Je me contenterai de présenter ici sur l’anatomie quelques idées générales que je crois nécessaires, avant de confidérer plus particulièrement les secours dont elle est à la Peinture.

L’anatomie est une science profonde. Elle demande, lorsqu’on veut s’en instruire, qu’on étudie, qu’on observe, qu’on médite dans les plus grands détails tout ce qui compose l’organisation des êtres vivans. Cependant son objet principal est l’organisation de l’homme, comme la plus intéressante, relativement à nous.

L’étude de l’anatomie doit aussi s’étendre sur l’organisation des animaux ; s’occuper, pour s’éclairer davantage, des rapprochemens & des comparaisons du méchanisme des animaux & de celui de l’homme.

C’est en se livrant à ces études, non moins sàtisfaisantes & utiles, qu’elles sont laborieuses & souvent rebutantes, qu’on peut s’instruire de ce qui est déjà connu dans cette science & ensuite l’avancer par des découvertes nouvelles, à l’avantage de l’humanité & à la satisfaction d’une curiosité louable.

Il ne s’agit pas pour le Peintre de se plonger dans cette immense entreprise. L’Artiste ne s’occupe, en général, que de l’extérieur de l’homme. Il n’est tenu que d’en représenter les apparences visibles. Les grands secrets de l’organisation interne lui sont inutiles ; mais ce que les apparences lui offrent ne suffit cependant pas pour le conduire à la perfection de son Art.

L’homme extérieur, si l’on peut s’exprimer ainsi, éprouve à tout instant dans ses formes, par le moyen de ses ressorts & de ses muvemens internes, des modifications frappantes. Il faut que le Peintre connoisse au moins les causes les plus prochaines des effets qu’il représente.
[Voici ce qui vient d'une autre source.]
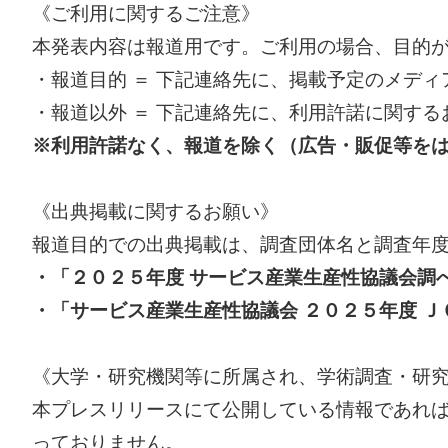
《ご利用に関するご注意》
本発表内容は報道用です。ご利用の場合、目的
・報道目的 ＝ 下記連絡先に、掲載予定のメデ
・報道以外 ＝ 下記連絡先に、利用許諾に関す
※利用許諾なく、報道を除く（広告・販促等を
《出典掲載に関するお願い》
報道目的での出典掲載は、調査団体名と調査年
・「２０２５年度 サービス産業生産性協議会調
・「サービス産業生産性協議会 ２０２５年度 Ｊ
《大学・研究機関等に所属され、学術調査・研
本プレスリリースにて公開している情報であれば
っておりません。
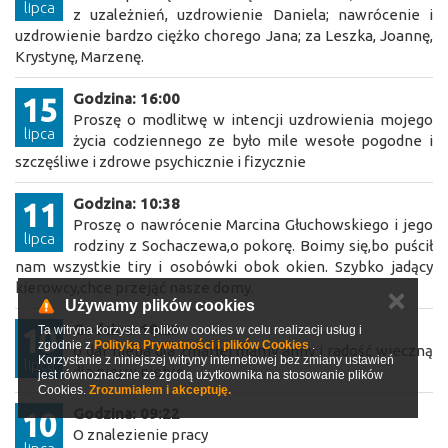
lipca
z uzależnień, uzdrowienie Daniela; nawrócenie i
uzdrowienie bardzo ciężko chorego Jana; za Leszka, Joannę,
Krystynę, Marzenę.
Godzina: 16:00
15
Proszę o modlitwę w intencji uzdrowienia mojego
lipca
życia codziennego ze było mile wesołe pogodne i
szczęśliwe i zdrowe psychicznie i fizycznie
Godzina: 10:38
11
Proszę o nawrócenie Marcina Głuchowskiego i jego
lipca
rodziny z Sochaczewa,o pokorę. Boimy się,bo puścił
nam wszystkie tiry i osobówki obok okien. Szybko jadący
kierowcy,chce przejąć nasze domy.
✕
Używamy plików cookies
Godzina: 18:23
10
Ta witryna korzysta z plików cookies w celu realizacji usług i
zgodnie z
Polityką Prywatności i plików Cookies
.
o dar nieba dla zmarłej mamy anny i radość wieczną
Korzystanie z niniejszej witryny internetowej bez zmiany ustawień
lipca
dla niej w niebie
jest równoznaczne ze zgodą użytkownika na stosowanie plików
Cookies.
Zrozumiałem i akceptuję.
Godzina: 09:22
10
O znalezienie pracy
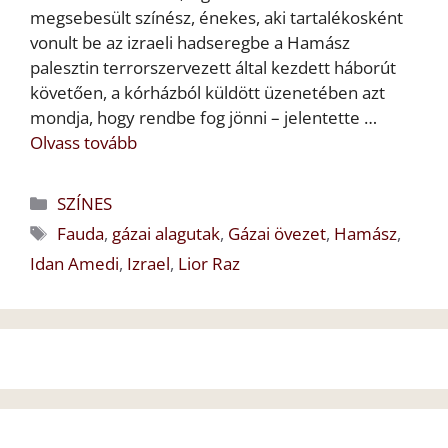
megsebesült színész, énekes, aki tartalékosként
vonult be az izraeli hadseregbe a Hamász
palesztin terrorszervezett által kezdett háborút
követően, a kórházból küldött üzenetében azt
mondja, hogy rendbe fog jönni – jelentette …
Olvass tovább
Kategória
SZÍNES
Címkék
Fauda
,
gázai alagutak
,
Gázai övezet
,
Hamász
,
Idan Amedi
,
Izrael
,
Lior Raz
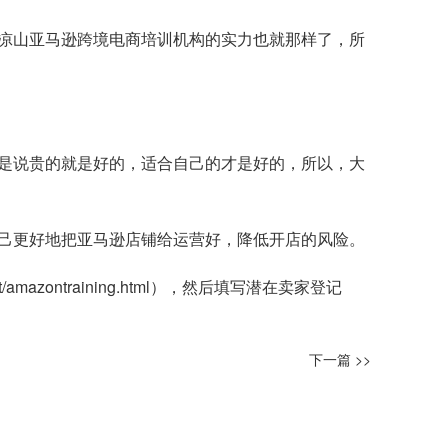
凉山亚马逊跨境电商培训机构的实力也就那样了，所
是说贵的就是好的，适合自己的才是好的，所以，大
己更好地把亚马逊店铺给运营好，降低开店的风险。
t/amazontraining.html
），然后填写潜在卖家登记
下一篇 >>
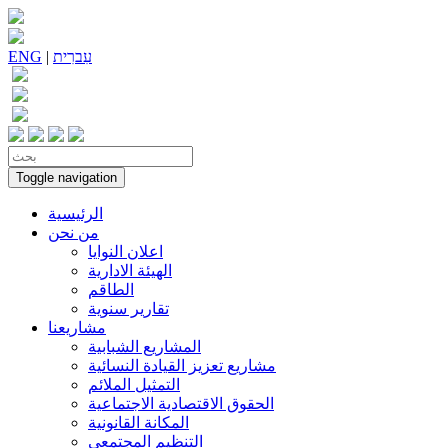
עִברִית
|
ENG
Toggle navigation
الرئيسية
من نحن
اعلان النوايا
الهيئة الادارية
الطاقم
تقارير سنوية
مشاريعنا
المشاريع الشبابية
مشاريع تعزيز القيادة النسائية
التمثيل الملائم
الحقوق الاقتصادية الاجتماعية
المكانة القانونية
التنظيم المجتمعي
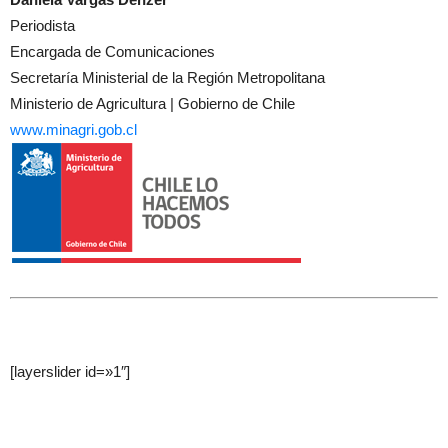
Periodista
Encargada de Comunicaciones
Secretaría Ministerial de la Región Metropolitana
Ministerio de Agricultura | Gobierno de Chile
www.minagri.gob.cl
[layerslider id=»1″]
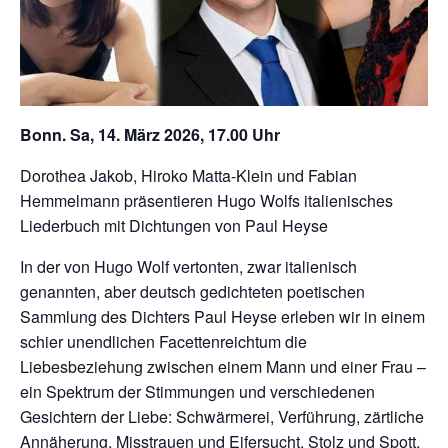
Bonn. Sa, 14. März 2026, 17.00 Uhr
Dorothea Jakob, Hiroko Matta-Klein und Fabian
Hemmelmann präsentieren Hugo Wolfs italienisches
Liederbuch mit Dichtungen von Paul Heyse
In der von Hugo Wolf vertonten, zwar italienisch
genannten, aber deutsch gedichteten poetischen
Sammlung des Dichters Paul Heyse erleben wir in einem
schier unendlichen Facettenreichtum die
Liebesbeziehung zwischen einem Mann und einer Frau –
ein Spektrum der Stimmungen und verschiedenen
Gesichtern der Liebe: Schwärmerei, Verführung, zärtliche
Annäherung, Misstrauen und Eifersucht, Stolz und Spott,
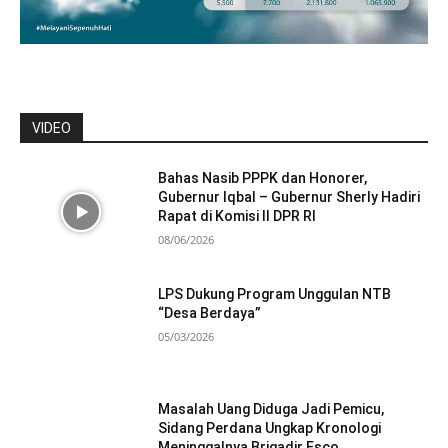
VIDEO
Bahas Nasib PPPK dan Honorer,
Gubernur Iqbal – Gubernur Sherly Hadiri
Rapat di Komisi II DPR RI
08/06/2026
LPS Dukung Program Unggulan NTB
“Desa Berdaya”
05/03/2026
Masalah Uang Diduga Jadi Pemicu,
Sidang Perdana Ungkap Kronologi
Meninggalnya Brigadir Esco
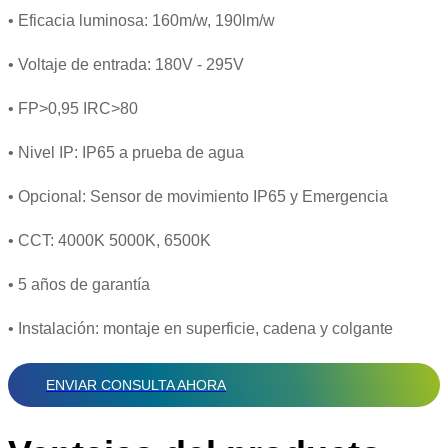
• Eficacia luminosa: 160m/w, 190lm/w
• Voltaje de entrada: 180V - 295V
• FP>0,95 IRC>80
• Nivel IP: IP65 a prueba de agua
• Opcional: Sensor de movimiento IP65 y Emergencia
• CCT: 4000K 5000K, 6500K
• 5 años de garantía
• Instalación: montaje en superficie, cadena y colgante
ENVIAR CONSULTA AHORA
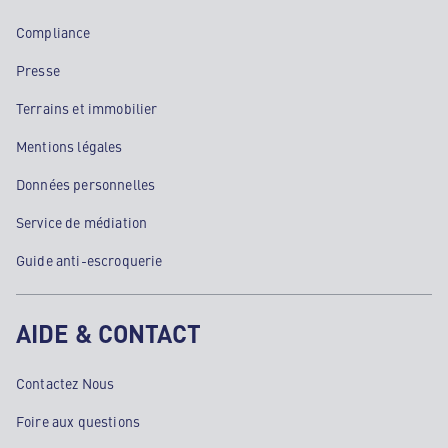
Compliance
Presse
Terrains et immobilier
Mentions légales
Données personnelles
Service de médiation
Guide anti-escroquerie
AIDE & CONTACT
Contactez Nous
Foire aux questions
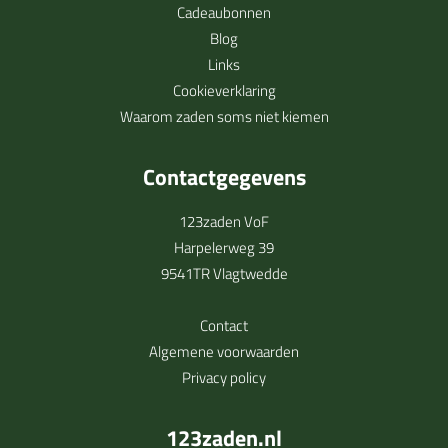
Cadeaubonnen
Blog
Links
Cookieverklaring
Waarom zaden soms niet kiemen
Contactgegevens
123zaden VoF
Harpelerweg 39
9541TR Vlagtwedde
Contact
Algemene voorwaarden
Privacy policy
123zaden.nl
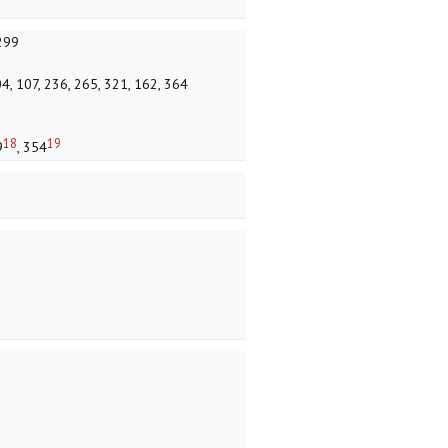
299
04, 107, 236, 265, 321, 162, 364
18
19
9
, 354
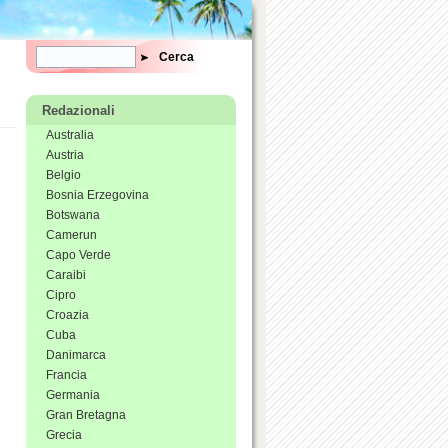
Form di ricerca
Cerca
Redazionali
Australia
Austria
Belgio
Bosnia Erzegovina
Botswana
Camerun
Capo Verde
Caraibi
Cipro
Croazia
Cuba
Danimarca
Francia
Germania
Gran Bretagna
Grecia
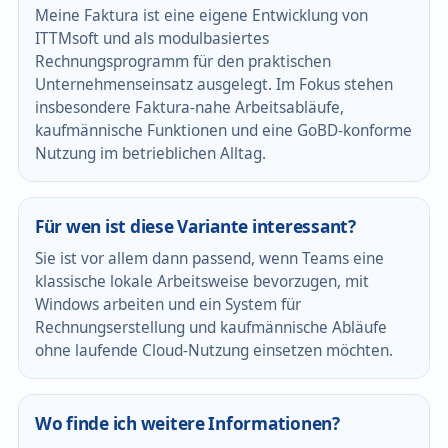
Meine Faktura ist eine eigene Entwicklung von
ITTMsoft und als modulbasiertes
Rechnungsprogramm für den praktischen
Unternehmenseinsatz ausgelegt. Im Fokus stehen
insbesondere Faktura-nahe Arbeitsabläufe,
kaufmännische Funktionen und eine GoBD-konforme
Nutzung im betrieblichen Alltag.
Für wen ist diese Variante interessant?
Sie ist vor allem dann passend, wenn Teams eine
klassische lokale Arbeitsweise bevorzugen, mit
Windows arbeiten und ein System für
Rechnungserstellung und kaufmännische Abläufe
ohne laufende Cloud-Nutzung einsetzen möchten.
Wo finde ich weitere Informationen?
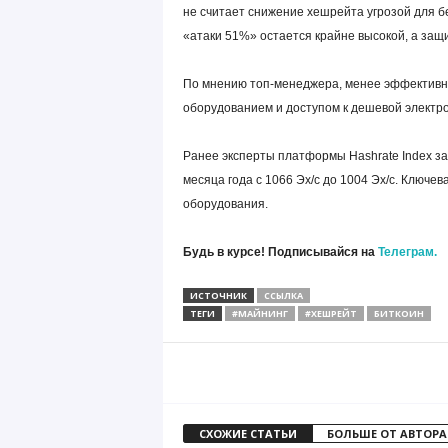
не считает снижение хешрейта угрозой для б
«атаки 51%» остается крайне высокой, а защ
По мнению топ-менеджера, менее эффективны
оборудованием и доступом к дешевой электро
Ранее эксперты платформы Hashrate Index за
месяца года с 1066 Эх/с до 1004 Эх/с. Ключе
оборудования.
Будь в курсе! Подписывайся на
Телеграм.
ИСТОЧНИК
ССЫЛКА
ТЕГИ
#МАЙНИНГ
#ХЕШРЕЙТ
БИТКОИН
СХОЖИЕ СТАТЬИ
БОЛЬШЕ ОТ АВТОРА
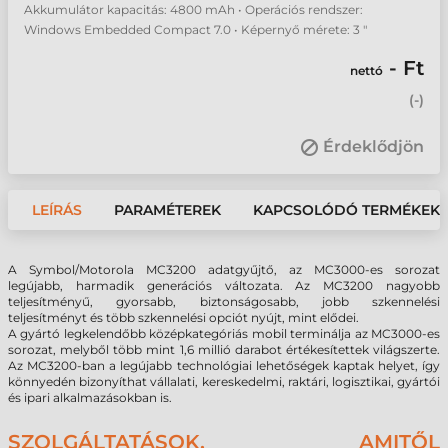
Akkumulátor kapacitás: 4800 mAh • Operációs rendszer:
Windows Embedded Compact 7.0 • Képernyő mérete: 3 "
- Ft
nettó
(
-
)
Érdeklődjön
LEÍRÁS
PARAMÉTEREK
KAPCSOLÓDÓ TERMÉKEK
A Symbol/Motorola MC3200 adatgyűjtő, az MC3000-es sorozat
legújabb, harmadik generációs változata. Az MC3200 nagyobb
teljesítményű, gyorsabb, biztonságosabb, jobb szkennelési
teljesítményt és több szkennelési opciót nyújt, mint elődei.
A gyártó legkelendőbb középkategóriás mobil terminálja az MC3000-es
sorozat, melyből több mint 1,6 millió darabot értékesítettek világszerte.
Az MC3200-ban a legújabb technológiai lehetőségek kaptak helyet, így
könnyedén bizonyíthat vállalati, kereskedelmi, raktári, logisztikai, gyártói
és ipari alkalmazásokban is.
SZOLGÁLTATÁSOK, AMITŐL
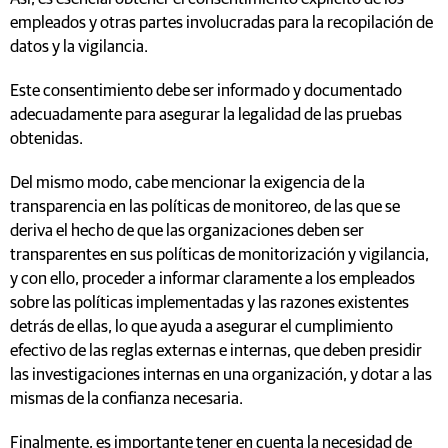
empleados y otras partes involucradas para la recopilación de
datos y la vigilancia.
Este consentimiento debe ser informado y documentado
adecuadamente para asegurar la legalidad de las pruebas
obtenidas.
Del mismo modo, cabe mencionar la exigencia de la
transparencia en las políticas de monitoreo, de las que se
deriva el hecho de que las organizaciones deben ser
transparentes en sus políticas de monitorización y vigilancia,
y con ello, proceder a informar claramente a los empleados
sobre las políticas implementadas y las razones existentes
detrás de ellas, lo que ayuda a asegurar el cumplimiento
efectivo de las reglas externas e internas, que deben presidir
las investigaciones internas en una organización, y dotar a las
mismas de la confianza necesaria.
Finalmente, es importante tener en cuenta la necesidad de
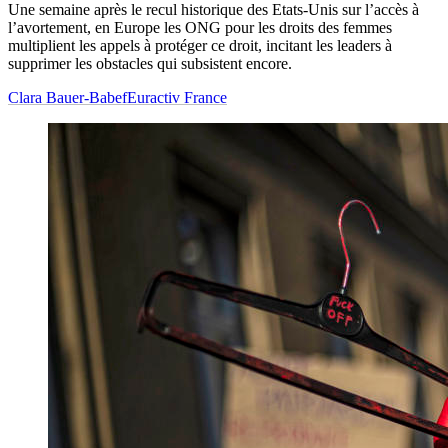
Une semaine après le recul historique des Etats-Unis sur l’accès à
l’avortement, en Europe les ONG pour les droits des femmes
multiplient les appels à protéger ce droit, incitant les leaders à
supprimer les obstacles qui subsistent encore.
Clara Bauer-Babef
Euractiv France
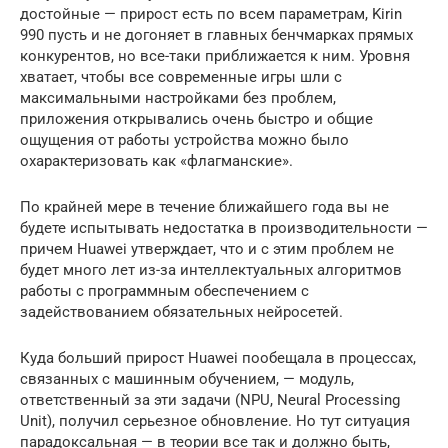
достойные — прирост есть по всем параметрам, Kirin
990 пусть и не догоняет в главных бенчмарках прямых
конкурентов, но все-таки приближается к ним. Уровня
хватает, чтобы все современные игры шли с
максимальными настройками без проблем,
приложения открывались очень быстро и общие
ощущения от работы устройства можно было
охарактеризовать как «флагманские».
По крайней мере в течение ближайшего года вы не
будете испытывать недостатка в производительности —
причем Huawei утверждает, что и с этим проблем не
будет много лет из-за интеллектуальных алгоритмов
работы с программным обеспечением с
задействованием обязательных нейросетей.
Куда больший прирост Huawei пообещала в процессах,
связанных с машинным обучением, — модуль,
ответственный за эти задачи (NPU, Neural Processing
Unit), получил серьезное обновление. Но тут ситуация
парадоксальная — в теории все так и должно быть,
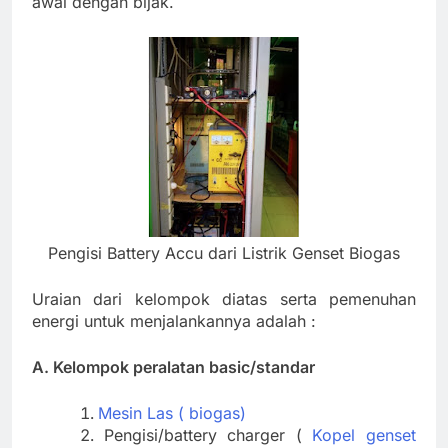
awal dengan bijak.
Pengisi Battery Accu dari Listrik Genset Biogas
Uraian dari kelompok diatas serta pemenuhan
energi untuk menjalankannya adalah :
A. Kelompok peralatan basic/standar
Mesin Las ( biogas)
Pengisi/battery charger (
Kopel genset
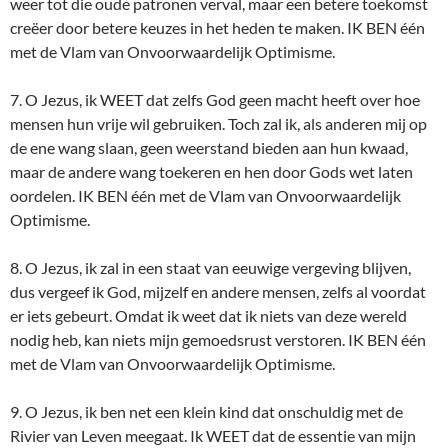
weer tot die oude patronen verval, maar een betere toekomst
creëer door betere keuzes in het heden te maken. IK BEN één
met de Vlam van Onvoorwaardelijk Optimisme.
7. O Jezus, ik WEET dat zelfs God geen macht heeft over hoe
mensen hun vrije wil gebruiken. Toch zal ik, als anderen mij op
de ene wang slaan, geen weerstand bieden aan hun kwaad,
maar de andere wang toekeren en hen door Gods wet laten
oordelen. IK BEN één met de Vlam van Onvoorwaardelijk
Optimisme.
8. O Jezus, ik zal in een staat van eeuwige vergeving blijven,
dus vergeef ik God, mijzelf en andere mensen, zelfs al voordat
er iets gebeurt. Omdat ik weet dat ik niets van deze wereld
nodig heb, kan niets mijn gemoedsrust verstoren. IK BEN één
met de Vlam van Onvoorwaardelijk Optimisme.
9. O Jezus, ik ben net een klein kind dat onschuldig met de
Rivier van Leven meegaat. Ik WEET dat de essentie van mijn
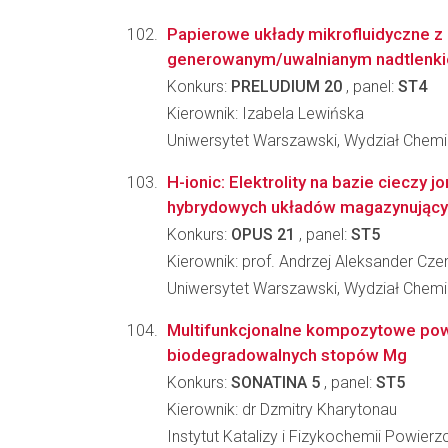
Papierowe układy mikrofluidyczne 
generowanym/uwalnianym nadtlenk
Konkurs:
PRELUDIUM 20
, panel:
ST4
Kierownik: Izabela Lewińska
Uniwersytet Warszawski, Wydział Chemi
H-ionic: Elektrolity na bazie cieczy
hybrydowych układów magazynując
Konkurs:
OPUS 21
, panel:
ST5
Kierownik: prof. Andrzej Aleksander Cze
Uniwersytet Warszawski, Wydział Chemi
Multifunkcjonalne kompozytowe pow
biodegradowalnych stopów Mg
Konkurs:
SONATINA 5
, panel:
ST5
Kierownik: dr Dzmitry Kharytonau
Instytut Katalizy i Fizykochemii Powierz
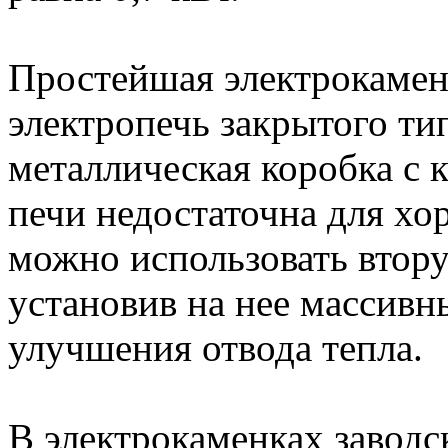
Простейшая электрокамен
электропечь закрытого ти
металлическая коробка с 
печи недостаточна для хо
можно использовать втору
установив на нее массивн
улучшения отвода тепла.
В электрокаменках заводс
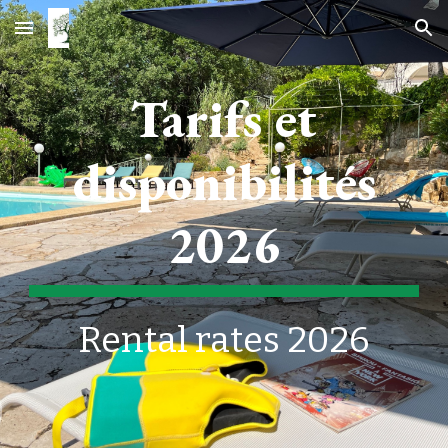
Skip to main content
Skip to navigation
Tarifs
et
disponibilités
2026
Rental rates 202
6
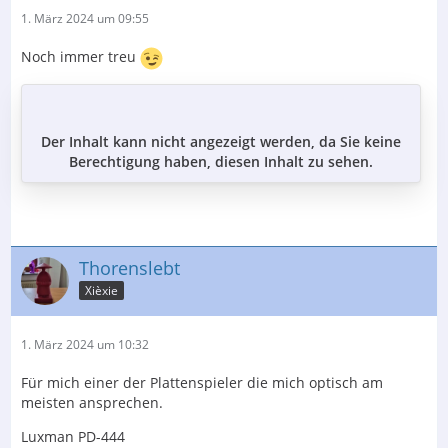
1. März 2024 um 09:55
Noch immer treu
Der Inhalt kann nicht angezeigt werden, da Sie keine
Berechtigung haben, diesen Inhalt zu sehen.
Thorenslebt
Xièxie
1. März 2024 um 10:32
Für mich einer der Plattenspieler die mich optisch am
meisten ansprechen.
Luxman PD-444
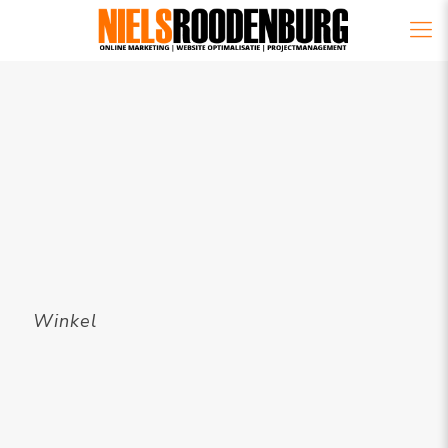
Winkel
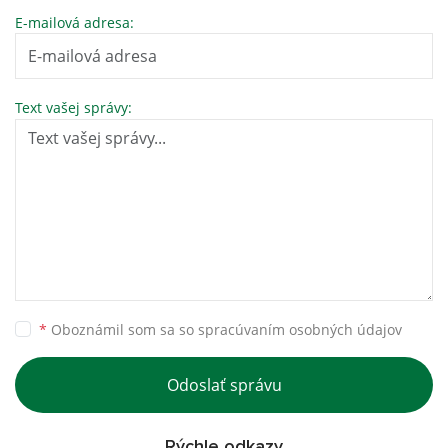
E-mailová adresa:
Text vašej správy:
*
Oboznámil som sa so
spracúvaním osobných údajov
Odoslať správu
Rýchle odkazy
C’est à l’Anatomiste éclairé, ou aux bons ouvrages qu’on a donnés à cet effet, que l’Artiste doit s’adresser. Les ouvrages le préparent, les observations sur la nature dirigées par l’Anatomiste, l’éclairent, & le Savant, à son tour, reçoit du Dessinateur instruit les secours dont il a besoin, pour faire connoître, à l’aide du crayon, du pinceau & du burin, les découvertes qu’il fait & qu’il desire transmettre à l’esprit d’une manière sensible, en les imprimant, pour ainsi dire, dans les organes de la vue.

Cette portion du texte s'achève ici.